Однако не все в моей жизни было безоблачно. Тайная
червоточина точила меня. Порой во сне я невольно вспоминал о своем рождении, о
своей жуткой тайне, и всякий раз меня охватывал ужас. Я просыпался в холодном
поту, садился, стряхивая с себя остатки кошмарного видения, и твердил про себя:
«Нет, это невозможно». Потом я ложился вновь и, вперившись взглядом в темноту,
сознавал, что привидевшийся мне томительный сон — правда. Да, в отличие от всех
других людей, я не имел ни нормальной семьи, ни детства. Я — вовсе не тот, за
кого меня принимают. И я снова с мучительной отчетливостью видел свою
мать-королеву, темные воды реки, по которой мы с отцом спасались бегством,
мрачные пейзажи горной Шотландии.
Иногда мне казалось, что после этих тяжких сновидений
слежка, которую я давно уже замечал за собой, становилась более откровенной и
количество соглядатаев прибавлялось. Пытаясь обрести покой, я внушал себе, что
виной всему мое разыгравшееся воображение. Тем не менее тревожные мысли и
воспоминания посещали меня все чаще, и мрачные тени, которые они бросали на мою
жизнь, сгущались.
Признаюсь, меня нельзя было назвать монахом, безупречно
соблюдающим все обеты. Если вы помните, молоко всегда оставалось моей
излюбленной пищей. Дьявол часто искушал меня видением женской груди,
переполненной молоком. Даже во время Великого поста я не мог обойтись без
молока, и нарушение поста являлось самым тяжким моим грехом. Деревенский сыр я
тоже очень любил и ел его пригоршнями. Мягкая, нежная пища неизменно возбуждала
мой аппетит, но пристрастие к молоку и сыру было особенно сильным.

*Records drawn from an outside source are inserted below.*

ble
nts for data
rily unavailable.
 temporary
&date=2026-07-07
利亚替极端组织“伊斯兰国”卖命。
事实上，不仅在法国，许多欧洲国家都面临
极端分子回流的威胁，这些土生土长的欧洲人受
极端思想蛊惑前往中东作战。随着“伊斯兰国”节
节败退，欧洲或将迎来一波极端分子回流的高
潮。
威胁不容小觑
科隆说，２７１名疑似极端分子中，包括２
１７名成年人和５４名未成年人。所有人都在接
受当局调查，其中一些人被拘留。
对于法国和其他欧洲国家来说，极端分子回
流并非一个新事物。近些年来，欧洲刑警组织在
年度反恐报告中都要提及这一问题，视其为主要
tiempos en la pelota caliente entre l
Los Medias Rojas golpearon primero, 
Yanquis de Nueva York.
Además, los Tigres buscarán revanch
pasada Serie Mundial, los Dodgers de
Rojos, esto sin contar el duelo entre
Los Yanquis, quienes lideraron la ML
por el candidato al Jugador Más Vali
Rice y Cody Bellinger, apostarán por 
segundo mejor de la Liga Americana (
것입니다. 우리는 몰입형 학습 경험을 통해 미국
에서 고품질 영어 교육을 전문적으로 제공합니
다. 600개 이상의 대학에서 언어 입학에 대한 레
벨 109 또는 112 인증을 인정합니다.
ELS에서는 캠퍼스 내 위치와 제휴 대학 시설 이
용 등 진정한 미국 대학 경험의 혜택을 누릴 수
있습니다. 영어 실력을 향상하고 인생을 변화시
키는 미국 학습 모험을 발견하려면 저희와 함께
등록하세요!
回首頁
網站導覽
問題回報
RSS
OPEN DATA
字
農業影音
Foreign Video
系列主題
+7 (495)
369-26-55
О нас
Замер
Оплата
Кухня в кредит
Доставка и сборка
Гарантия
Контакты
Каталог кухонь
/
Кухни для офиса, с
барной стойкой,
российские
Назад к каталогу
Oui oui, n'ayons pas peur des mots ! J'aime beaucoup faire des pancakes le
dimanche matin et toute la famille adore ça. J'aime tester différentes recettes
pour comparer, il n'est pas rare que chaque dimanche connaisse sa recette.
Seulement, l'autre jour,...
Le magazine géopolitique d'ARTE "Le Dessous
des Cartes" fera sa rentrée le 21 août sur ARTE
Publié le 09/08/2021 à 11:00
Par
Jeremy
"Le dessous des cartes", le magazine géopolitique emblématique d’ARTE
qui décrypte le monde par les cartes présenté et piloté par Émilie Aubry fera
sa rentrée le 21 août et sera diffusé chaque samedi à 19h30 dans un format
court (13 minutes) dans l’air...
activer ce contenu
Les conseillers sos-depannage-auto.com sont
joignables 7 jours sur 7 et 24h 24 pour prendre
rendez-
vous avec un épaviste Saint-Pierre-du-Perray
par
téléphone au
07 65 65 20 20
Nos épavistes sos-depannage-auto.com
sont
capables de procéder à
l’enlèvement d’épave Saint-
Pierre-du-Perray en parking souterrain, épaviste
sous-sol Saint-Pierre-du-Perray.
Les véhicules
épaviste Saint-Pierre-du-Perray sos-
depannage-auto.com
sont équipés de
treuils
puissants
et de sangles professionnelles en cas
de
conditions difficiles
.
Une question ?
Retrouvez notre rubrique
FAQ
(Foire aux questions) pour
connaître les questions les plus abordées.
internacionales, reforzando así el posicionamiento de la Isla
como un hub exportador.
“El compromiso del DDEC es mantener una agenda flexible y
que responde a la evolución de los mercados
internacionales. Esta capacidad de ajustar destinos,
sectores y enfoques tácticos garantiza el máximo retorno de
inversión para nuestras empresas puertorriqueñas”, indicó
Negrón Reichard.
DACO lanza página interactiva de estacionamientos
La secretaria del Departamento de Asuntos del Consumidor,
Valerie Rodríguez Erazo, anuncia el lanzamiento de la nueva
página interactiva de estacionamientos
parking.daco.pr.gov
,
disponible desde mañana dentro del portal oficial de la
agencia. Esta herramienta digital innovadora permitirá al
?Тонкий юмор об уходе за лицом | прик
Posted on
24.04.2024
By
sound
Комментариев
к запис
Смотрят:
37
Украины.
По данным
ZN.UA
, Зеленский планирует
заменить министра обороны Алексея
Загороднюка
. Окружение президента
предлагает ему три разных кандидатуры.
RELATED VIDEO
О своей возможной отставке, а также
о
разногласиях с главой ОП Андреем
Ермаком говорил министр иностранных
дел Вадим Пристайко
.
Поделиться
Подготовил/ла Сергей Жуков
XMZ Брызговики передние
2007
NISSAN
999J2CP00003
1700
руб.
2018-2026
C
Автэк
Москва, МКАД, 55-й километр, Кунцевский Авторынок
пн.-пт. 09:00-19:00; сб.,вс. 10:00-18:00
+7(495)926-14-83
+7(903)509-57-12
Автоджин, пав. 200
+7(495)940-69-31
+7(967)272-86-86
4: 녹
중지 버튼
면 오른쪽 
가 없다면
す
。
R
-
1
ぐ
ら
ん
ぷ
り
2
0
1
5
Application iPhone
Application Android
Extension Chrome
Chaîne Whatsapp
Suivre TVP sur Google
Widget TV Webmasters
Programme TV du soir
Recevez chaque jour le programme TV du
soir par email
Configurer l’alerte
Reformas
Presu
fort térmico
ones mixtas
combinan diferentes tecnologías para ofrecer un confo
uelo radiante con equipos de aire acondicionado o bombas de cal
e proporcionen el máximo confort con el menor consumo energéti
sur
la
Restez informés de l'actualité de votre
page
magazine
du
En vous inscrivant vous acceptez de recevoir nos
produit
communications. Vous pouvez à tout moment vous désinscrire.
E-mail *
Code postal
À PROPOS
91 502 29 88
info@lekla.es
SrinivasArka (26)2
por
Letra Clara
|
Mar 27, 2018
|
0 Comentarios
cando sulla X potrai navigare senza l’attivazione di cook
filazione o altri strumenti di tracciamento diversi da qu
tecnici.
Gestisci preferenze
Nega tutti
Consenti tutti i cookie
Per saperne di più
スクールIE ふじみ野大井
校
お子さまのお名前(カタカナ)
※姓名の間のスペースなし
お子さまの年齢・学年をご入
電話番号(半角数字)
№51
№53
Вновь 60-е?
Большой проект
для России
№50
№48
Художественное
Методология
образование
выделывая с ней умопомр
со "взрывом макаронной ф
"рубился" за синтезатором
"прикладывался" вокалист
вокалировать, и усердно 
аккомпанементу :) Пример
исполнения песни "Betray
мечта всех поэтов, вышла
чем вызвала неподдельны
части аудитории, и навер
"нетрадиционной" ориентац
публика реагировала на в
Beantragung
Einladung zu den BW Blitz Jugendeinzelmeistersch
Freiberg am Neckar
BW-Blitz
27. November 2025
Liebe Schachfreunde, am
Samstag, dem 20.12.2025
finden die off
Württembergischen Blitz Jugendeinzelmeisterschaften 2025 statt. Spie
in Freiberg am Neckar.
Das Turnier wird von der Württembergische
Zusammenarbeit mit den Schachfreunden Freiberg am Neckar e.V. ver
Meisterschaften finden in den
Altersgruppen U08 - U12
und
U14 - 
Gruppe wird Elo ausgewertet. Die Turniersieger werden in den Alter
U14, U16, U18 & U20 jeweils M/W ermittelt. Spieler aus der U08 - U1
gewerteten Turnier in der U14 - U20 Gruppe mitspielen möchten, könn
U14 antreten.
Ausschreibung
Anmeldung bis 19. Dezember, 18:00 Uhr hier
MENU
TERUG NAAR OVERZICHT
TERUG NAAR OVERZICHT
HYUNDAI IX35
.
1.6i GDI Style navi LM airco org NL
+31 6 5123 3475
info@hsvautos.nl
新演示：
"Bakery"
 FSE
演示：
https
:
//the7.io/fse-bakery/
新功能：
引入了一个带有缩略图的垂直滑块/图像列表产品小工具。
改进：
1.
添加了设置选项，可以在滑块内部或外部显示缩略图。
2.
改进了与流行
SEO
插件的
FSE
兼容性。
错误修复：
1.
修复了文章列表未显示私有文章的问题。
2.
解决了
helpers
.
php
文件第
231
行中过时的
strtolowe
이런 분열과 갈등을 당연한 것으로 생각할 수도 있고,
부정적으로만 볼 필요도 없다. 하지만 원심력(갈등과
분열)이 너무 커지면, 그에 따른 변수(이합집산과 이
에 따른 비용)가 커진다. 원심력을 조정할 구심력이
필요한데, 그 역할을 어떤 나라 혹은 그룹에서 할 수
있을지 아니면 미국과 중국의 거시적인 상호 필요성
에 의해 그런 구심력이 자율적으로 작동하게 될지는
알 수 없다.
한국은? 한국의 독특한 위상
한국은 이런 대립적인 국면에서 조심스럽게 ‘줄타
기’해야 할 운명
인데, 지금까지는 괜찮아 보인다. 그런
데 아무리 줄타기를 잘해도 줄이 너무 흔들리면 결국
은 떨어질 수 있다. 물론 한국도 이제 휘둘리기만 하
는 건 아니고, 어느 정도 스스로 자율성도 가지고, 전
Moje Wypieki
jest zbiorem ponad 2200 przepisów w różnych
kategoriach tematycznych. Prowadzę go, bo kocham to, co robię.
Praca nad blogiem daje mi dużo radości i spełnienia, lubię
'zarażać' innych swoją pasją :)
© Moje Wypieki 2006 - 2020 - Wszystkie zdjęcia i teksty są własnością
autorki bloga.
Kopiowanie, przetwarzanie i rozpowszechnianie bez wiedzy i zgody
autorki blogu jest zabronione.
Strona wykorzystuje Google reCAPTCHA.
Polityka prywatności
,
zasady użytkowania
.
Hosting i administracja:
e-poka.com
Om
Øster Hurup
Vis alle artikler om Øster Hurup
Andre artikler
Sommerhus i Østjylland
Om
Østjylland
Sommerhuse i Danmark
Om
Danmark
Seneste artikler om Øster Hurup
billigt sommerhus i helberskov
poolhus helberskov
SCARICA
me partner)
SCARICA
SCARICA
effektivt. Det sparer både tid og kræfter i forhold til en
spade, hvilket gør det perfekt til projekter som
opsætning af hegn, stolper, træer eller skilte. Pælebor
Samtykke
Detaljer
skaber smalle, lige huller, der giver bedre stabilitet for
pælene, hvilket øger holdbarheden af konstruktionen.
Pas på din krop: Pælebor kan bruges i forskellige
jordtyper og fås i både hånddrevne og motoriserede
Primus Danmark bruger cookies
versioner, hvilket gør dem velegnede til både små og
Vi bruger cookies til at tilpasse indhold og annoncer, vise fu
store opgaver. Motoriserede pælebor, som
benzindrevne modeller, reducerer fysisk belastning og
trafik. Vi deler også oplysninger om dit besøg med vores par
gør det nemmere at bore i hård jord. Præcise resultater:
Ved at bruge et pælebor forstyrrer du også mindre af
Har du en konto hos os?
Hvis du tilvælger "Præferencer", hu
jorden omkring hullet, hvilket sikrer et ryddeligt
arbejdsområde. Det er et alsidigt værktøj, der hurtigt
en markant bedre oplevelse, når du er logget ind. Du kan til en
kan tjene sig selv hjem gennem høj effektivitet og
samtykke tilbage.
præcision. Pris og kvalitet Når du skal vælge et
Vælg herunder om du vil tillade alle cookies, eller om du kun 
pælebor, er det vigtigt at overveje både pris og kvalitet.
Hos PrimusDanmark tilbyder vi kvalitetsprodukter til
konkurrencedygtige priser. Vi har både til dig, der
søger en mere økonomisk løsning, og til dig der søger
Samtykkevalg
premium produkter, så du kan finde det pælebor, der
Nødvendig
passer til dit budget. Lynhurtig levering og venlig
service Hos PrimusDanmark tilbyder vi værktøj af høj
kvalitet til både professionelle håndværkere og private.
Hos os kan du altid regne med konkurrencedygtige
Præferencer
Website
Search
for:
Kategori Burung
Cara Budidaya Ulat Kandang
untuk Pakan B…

Как-то ранним утром я шел через поле, где паслись коровы.
Рассвет лишь занимался, вокруг не было ни души. По крайней мере, мне так
казалось. Подойдя к одной из коров, я с наслаждением припал к ее вымени и
принялся с жадностью сосать теплое молоко.
Напившись вдоволь, я растянулся на траве, глядя в светлеющее
небо. Поступок, только что мною совершенный, представлялся мне отвратительным и
грязным. Одиночество мое нарушил пожилой крестьянин. Одет он был бедно, хотя
чрезвычайно чисто и аккуратно, лицо его потемнело от многолетней работы на
солнце.
Завидев меня, он что-то испуганно прошептал и бросился
наутек. Вскочив, я поднял длинные полы своей рясы и побежал вслед за ним.
— Что ты сказал? — спросил я, без труда догнав
старика. Злобно сверкнув глазами, он вновь прошептал что-то нечленораздельное —
возможно, то было проклятие — ив следующую секунду умчался прочь с неожиданной
для столь пожилого человека скоростью.